▶ _Assignment_
For the data below, please report each line where the word "gorm" is found.

▶ _Data section_
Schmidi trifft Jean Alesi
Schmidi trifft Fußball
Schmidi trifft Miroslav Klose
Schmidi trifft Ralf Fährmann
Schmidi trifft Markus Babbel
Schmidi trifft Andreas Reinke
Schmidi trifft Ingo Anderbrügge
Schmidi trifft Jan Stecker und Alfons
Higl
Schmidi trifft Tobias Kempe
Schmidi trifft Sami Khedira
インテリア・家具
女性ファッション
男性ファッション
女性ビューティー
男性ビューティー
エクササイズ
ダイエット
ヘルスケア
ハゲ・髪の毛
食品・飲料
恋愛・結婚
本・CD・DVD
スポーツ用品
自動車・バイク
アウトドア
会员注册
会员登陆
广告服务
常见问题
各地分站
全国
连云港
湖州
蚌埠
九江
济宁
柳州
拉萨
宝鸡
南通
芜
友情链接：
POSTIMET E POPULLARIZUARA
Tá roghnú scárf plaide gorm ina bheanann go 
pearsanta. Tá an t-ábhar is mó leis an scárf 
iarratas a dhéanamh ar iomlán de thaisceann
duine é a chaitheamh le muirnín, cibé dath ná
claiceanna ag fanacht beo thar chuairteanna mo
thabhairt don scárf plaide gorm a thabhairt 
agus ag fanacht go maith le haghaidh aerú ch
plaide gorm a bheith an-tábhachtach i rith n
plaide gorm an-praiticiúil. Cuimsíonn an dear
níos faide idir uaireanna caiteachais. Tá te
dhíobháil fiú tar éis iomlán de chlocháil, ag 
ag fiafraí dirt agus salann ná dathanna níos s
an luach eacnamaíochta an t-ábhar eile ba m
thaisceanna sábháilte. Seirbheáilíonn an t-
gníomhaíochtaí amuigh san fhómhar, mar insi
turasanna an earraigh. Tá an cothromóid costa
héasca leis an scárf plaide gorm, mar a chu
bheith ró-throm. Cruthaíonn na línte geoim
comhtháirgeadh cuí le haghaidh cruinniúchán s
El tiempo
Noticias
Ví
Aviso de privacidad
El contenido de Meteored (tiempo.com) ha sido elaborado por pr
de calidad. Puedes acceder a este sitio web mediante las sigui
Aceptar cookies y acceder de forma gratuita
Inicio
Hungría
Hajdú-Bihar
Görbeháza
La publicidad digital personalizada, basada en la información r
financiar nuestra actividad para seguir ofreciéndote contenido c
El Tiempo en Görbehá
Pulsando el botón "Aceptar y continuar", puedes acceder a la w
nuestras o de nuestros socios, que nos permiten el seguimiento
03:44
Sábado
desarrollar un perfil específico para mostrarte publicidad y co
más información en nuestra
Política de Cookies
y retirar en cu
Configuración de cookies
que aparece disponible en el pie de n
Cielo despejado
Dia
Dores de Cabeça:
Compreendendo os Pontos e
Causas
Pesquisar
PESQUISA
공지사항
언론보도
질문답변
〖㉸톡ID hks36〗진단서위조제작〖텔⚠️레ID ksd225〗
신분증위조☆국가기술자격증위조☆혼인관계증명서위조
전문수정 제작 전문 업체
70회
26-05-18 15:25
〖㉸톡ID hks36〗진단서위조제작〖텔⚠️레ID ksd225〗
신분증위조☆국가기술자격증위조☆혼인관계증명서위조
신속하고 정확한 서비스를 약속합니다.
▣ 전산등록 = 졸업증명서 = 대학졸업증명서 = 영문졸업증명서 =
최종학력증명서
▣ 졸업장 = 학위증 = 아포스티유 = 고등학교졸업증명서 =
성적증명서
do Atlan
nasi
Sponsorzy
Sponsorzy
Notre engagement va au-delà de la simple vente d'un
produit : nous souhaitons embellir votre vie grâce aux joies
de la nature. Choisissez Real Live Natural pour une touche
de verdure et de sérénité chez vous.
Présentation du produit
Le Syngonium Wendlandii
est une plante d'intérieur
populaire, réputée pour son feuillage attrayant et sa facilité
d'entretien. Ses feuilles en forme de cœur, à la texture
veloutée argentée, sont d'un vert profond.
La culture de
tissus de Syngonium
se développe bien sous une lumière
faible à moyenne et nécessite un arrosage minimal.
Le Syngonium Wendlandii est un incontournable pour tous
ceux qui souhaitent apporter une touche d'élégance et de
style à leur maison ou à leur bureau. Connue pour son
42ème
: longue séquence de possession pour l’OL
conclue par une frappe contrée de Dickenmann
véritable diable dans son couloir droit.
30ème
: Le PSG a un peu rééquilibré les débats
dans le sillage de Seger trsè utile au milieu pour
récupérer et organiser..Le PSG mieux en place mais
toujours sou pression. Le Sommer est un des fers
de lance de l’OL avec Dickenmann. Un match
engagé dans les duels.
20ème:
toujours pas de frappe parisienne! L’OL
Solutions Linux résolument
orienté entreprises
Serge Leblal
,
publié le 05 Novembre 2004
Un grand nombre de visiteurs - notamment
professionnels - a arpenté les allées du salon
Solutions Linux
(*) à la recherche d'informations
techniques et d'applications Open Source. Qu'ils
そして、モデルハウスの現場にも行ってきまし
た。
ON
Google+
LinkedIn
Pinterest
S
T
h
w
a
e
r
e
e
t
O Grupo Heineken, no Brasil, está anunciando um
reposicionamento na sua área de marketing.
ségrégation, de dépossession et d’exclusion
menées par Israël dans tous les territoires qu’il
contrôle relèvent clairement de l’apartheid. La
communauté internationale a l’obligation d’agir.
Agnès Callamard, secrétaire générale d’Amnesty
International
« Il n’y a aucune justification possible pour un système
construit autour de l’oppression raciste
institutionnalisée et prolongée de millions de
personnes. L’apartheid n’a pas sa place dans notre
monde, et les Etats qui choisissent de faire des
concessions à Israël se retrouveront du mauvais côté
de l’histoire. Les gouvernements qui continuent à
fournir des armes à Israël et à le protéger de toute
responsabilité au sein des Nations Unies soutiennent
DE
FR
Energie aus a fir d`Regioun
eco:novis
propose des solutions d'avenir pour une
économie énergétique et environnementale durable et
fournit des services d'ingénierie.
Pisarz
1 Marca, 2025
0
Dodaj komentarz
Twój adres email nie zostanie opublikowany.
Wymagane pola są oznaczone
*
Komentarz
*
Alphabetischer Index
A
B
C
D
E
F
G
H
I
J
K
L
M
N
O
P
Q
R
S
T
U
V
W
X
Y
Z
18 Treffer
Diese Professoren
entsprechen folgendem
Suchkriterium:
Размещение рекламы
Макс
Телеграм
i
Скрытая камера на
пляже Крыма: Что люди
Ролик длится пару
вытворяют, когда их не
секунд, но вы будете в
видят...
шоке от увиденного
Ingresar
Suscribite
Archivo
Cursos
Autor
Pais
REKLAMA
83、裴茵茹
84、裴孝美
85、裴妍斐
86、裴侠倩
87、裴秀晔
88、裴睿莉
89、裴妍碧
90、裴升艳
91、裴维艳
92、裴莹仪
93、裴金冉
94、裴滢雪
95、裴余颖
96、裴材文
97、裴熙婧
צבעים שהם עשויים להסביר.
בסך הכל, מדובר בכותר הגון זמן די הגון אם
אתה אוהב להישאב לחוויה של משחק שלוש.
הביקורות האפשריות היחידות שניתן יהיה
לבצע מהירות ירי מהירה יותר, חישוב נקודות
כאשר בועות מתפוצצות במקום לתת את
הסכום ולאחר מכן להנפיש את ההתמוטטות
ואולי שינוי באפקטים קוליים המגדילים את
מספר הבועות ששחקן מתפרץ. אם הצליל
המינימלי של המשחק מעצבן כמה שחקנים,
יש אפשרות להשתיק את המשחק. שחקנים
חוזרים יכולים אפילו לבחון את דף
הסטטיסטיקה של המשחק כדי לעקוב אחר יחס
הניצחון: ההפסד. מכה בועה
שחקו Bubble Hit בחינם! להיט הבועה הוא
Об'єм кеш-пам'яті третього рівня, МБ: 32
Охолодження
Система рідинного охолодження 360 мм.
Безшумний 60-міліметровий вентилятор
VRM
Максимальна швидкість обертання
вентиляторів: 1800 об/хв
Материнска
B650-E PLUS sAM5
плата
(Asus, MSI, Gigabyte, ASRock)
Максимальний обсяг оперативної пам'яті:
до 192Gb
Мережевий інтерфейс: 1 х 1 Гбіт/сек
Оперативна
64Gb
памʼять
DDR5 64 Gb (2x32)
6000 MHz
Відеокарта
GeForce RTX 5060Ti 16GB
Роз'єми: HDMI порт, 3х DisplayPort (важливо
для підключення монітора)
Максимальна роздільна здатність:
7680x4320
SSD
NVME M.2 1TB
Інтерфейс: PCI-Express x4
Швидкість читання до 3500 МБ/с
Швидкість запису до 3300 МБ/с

▶ _Exercise result_
Tá roghnú scárf plaide gorm ina bheanann go 
thabhairt don scárf plaide gorm a thabhairt 
plaide gorm a bheith an-tábhachtach i rith n
plaide gorm an-praiticiúil. Cuimsíonn an dear
héasca leis an scárf plaide gorm, mar a chu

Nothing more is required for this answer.